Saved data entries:
== Segment start ==

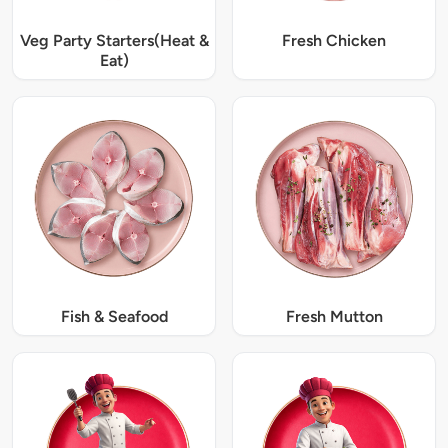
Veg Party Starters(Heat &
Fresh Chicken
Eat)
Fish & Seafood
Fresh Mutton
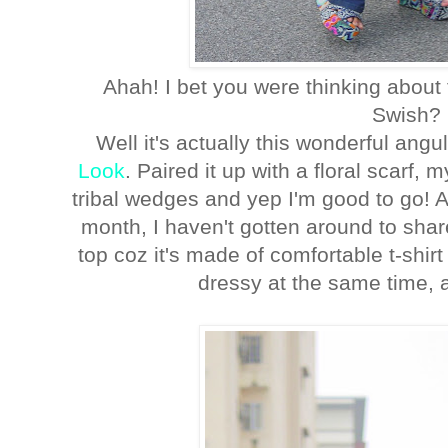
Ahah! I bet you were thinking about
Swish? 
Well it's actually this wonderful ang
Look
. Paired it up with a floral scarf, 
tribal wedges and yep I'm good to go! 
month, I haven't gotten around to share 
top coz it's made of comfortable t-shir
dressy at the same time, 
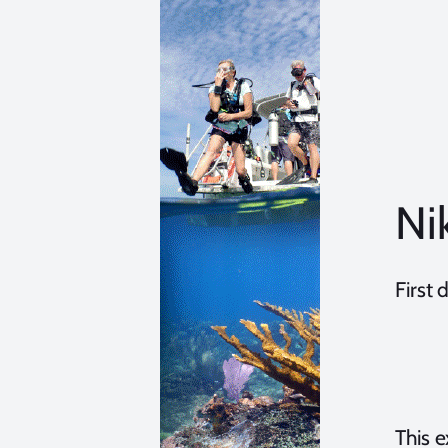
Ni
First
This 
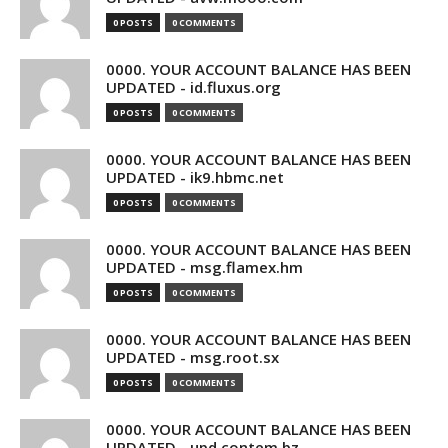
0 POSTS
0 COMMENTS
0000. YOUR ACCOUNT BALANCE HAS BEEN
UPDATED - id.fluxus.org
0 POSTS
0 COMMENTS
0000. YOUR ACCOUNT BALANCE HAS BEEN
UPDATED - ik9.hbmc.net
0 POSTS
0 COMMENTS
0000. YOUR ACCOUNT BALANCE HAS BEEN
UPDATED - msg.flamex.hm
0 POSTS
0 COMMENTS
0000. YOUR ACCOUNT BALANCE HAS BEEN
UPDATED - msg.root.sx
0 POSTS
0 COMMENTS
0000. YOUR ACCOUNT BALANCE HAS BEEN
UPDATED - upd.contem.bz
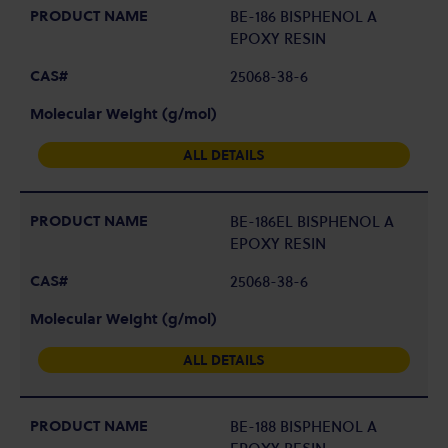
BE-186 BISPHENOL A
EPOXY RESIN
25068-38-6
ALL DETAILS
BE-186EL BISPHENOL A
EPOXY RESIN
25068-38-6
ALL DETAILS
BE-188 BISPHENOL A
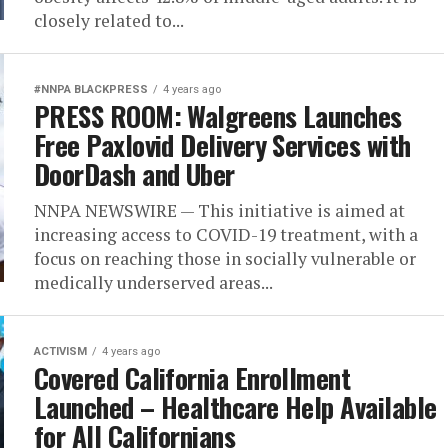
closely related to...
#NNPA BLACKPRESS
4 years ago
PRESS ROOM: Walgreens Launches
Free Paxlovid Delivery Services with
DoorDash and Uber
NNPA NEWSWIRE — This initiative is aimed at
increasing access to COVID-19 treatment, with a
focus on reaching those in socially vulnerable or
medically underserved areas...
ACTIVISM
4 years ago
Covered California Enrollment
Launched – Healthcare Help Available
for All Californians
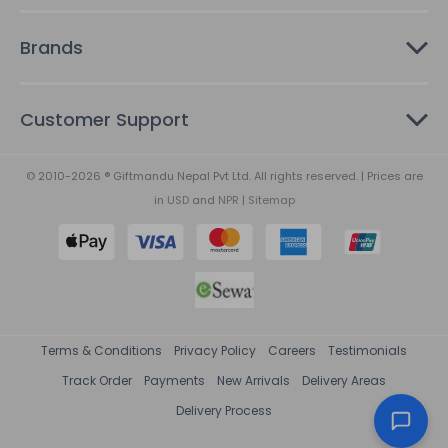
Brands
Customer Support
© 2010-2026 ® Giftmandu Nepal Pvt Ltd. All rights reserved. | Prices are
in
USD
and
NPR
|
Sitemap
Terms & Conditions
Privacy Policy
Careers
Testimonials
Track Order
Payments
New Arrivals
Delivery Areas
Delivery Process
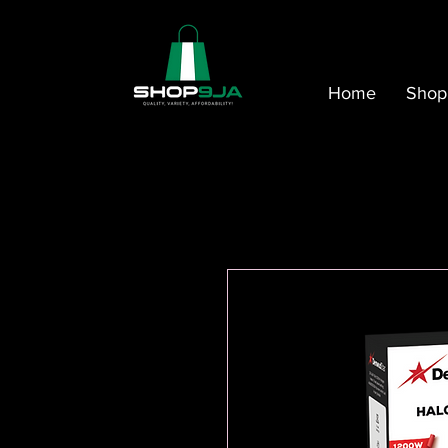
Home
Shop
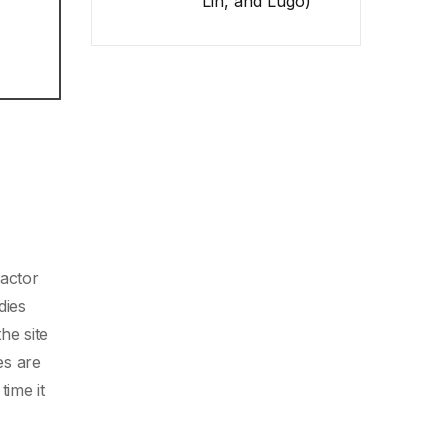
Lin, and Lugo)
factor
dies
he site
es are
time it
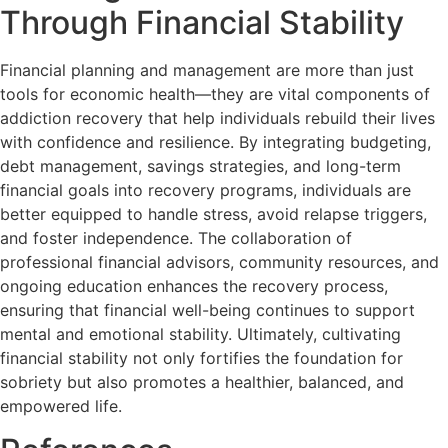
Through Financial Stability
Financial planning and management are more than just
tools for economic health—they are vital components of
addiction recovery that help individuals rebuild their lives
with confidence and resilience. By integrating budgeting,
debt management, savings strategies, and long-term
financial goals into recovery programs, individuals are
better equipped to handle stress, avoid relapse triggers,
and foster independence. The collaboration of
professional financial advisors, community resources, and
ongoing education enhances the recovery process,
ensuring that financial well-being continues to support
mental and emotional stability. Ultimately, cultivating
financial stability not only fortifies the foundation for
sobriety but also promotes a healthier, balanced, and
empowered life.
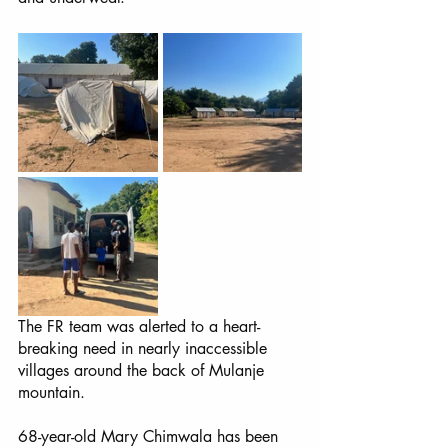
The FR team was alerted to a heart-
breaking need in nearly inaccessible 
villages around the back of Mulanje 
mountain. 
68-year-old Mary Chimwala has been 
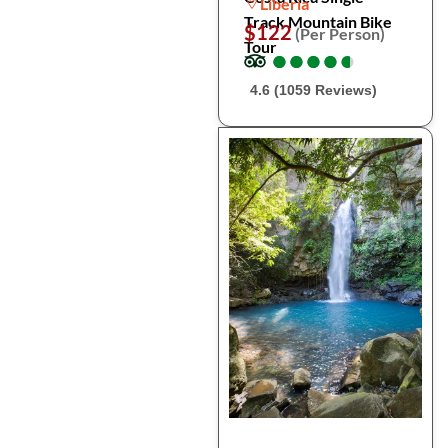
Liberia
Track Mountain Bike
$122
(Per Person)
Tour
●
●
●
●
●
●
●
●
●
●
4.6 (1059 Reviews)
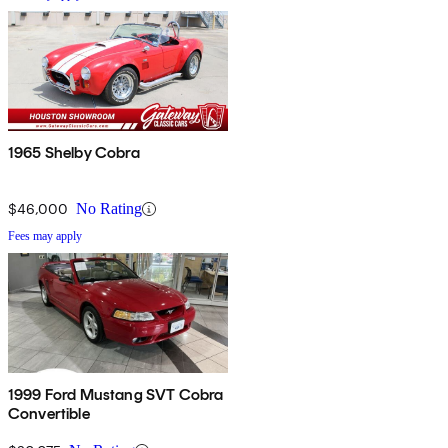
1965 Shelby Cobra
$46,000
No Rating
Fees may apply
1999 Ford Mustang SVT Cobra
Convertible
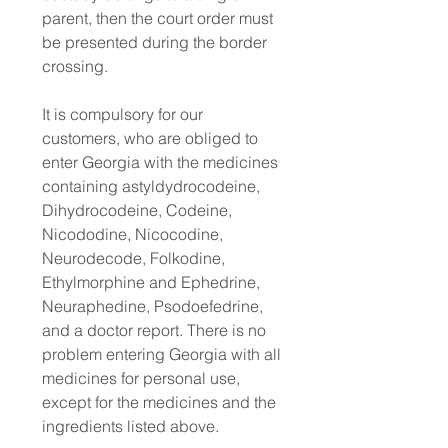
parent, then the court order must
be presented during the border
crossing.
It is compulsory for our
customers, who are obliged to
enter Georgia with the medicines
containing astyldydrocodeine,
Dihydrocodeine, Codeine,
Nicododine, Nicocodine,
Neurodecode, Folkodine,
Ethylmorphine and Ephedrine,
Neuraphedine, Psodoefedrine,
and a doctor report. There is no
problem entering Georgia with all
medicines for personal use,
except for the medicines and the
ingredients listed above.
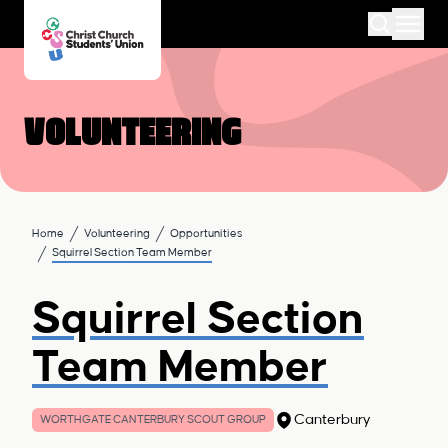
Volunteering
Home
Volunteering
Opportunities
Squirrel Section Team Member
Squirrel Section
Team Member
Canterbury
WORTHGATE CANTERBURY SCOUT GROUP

== Segment end ==
== Segment start ==

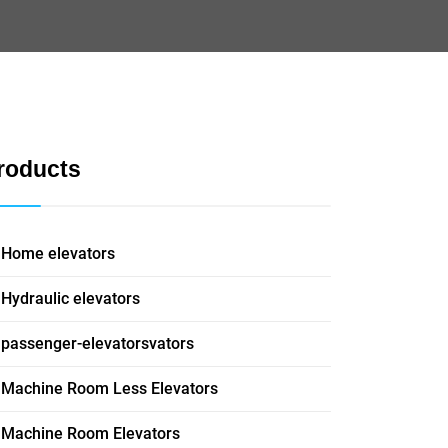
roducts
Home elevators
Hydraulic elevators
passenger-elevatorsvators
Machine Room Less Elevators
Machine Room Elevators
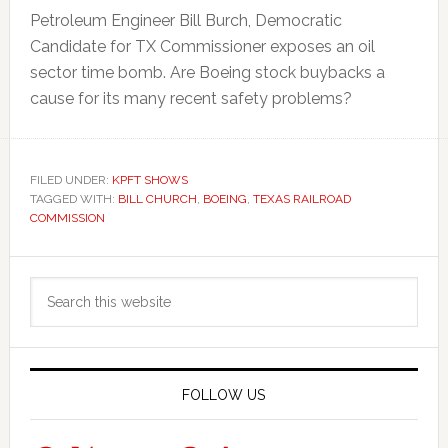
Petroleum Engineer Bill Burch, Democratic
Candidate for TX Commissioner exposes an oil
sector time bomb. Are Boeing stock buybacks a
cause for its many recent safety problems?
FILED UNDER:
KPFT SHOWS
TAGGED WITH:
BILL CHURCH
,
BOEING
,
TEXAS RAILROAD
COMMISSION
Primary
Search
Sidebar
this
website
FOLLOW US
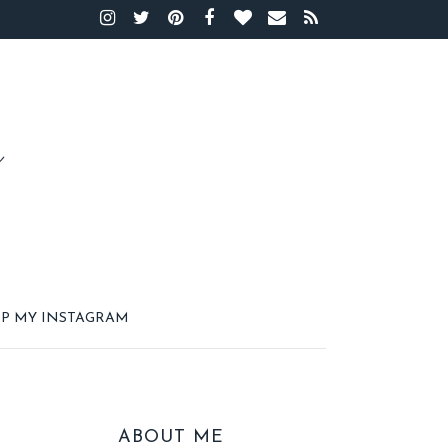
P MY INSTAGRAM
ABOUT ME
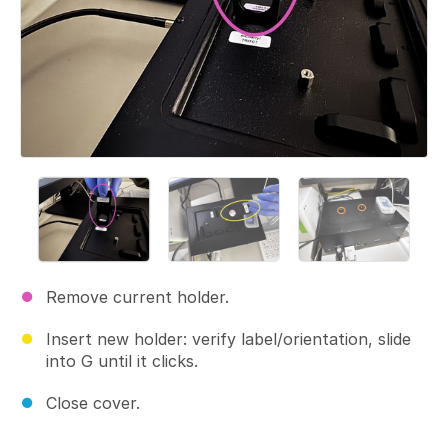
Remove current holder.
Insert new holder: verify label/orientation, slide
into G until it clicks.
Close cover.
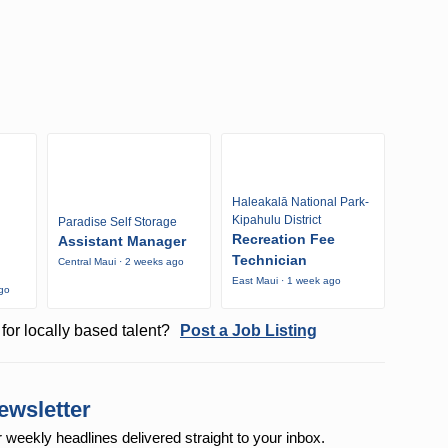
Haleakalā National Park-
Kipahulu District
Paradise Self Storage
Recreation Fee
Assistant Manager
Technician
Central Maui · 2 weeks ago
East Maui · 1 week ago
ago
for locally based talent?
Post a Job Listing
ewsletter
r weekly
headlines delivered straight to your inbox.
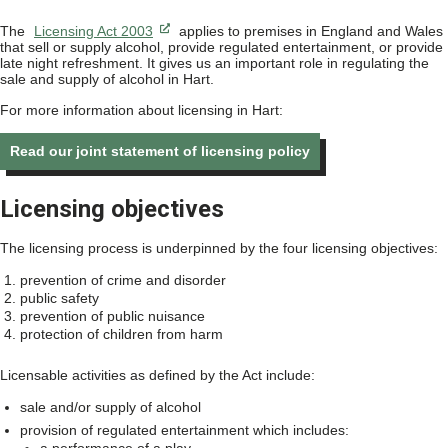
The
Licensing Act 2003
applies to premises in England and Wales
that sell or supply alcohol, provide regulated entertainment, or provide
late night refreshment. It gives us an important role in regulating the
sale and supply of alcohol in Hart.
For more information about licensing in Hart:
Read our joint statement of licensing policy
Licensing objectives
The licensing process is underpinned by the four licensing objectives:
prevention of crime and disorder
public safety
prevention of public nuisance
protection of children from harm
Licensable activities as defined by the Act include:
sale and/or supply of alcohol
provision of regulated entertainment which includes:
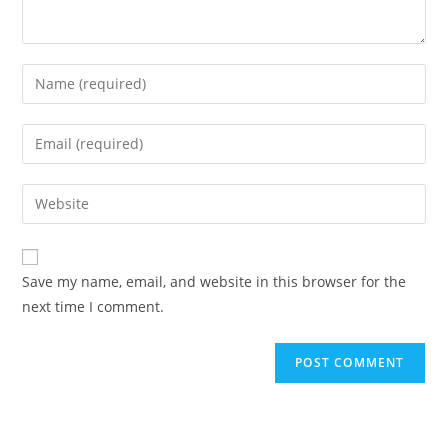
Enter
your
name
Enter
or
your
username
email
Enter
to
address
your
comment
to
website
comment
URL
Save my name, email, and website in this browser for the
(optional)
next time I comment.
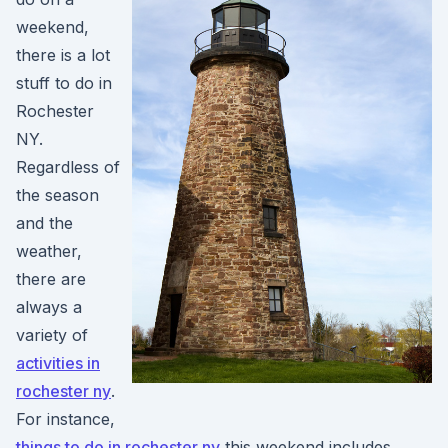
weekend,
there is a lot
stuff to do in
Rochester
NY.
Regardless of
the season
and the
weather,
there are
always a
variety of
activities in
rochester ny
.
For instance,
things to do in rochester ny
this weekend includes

== Segment end ==

WORK TO COMPLETE =>
From the line containing "PRESS ROOM: Walgreens Launches" through the line containing "The FR team", copy every line above exactly, without pictures.

ANSWER SECTION =>
PRESS ROOM: Walgreens Launches
Free Paxlovid Delivery Services with
DoorDash and Uber
NNPA NEWSWIRE — This initiative is aimed at
increasing access to COVID-19 treatment, with a
focus on reaching those in socially vulnerable or
medically underserved areas...
ACTIVISM
4 years ago
Covered California Enrollment
Launched – Healthcare Help Available
for All Californians
Brands
Customer Support
© 2010-2026 ® Giftmandu Nepal Pvt Ltd. All rights reserved. | Prices are
in
USD
and
NPR
|
Sitemap
Terms & Conditions
Privacy Policy
Careers
Testimonials
Track Order
Payments
New Arrivals
Delivery Areas
Delivery Process
Home
Shop
Lin, and Lugo)
factor
dies
he site
es are
time it
Through Financial Stability
Financial planning and management are more than just
tools for economic health—they are vital components of
addiction recovery that help individuals rebuild their lives
with confidence and resilience. By integrating budgeting,
debt management, savings strategies, and long-term
financial goals into recovery programs, individuals are
better equipped to handle stress, avoid relapse triggers,
and foster independence. The collaboration of
professional financial advisors, community resources, and
ongoing education enhances the recovery process,
ensuring that financial well-being continues to support
mental and emotional stability. Ultimately, cultivating
financial stability not only fortifies the foundation for
sobriety but also promotes a healthier, balanced, and
empowered life.
The FR team was alerted to a heart-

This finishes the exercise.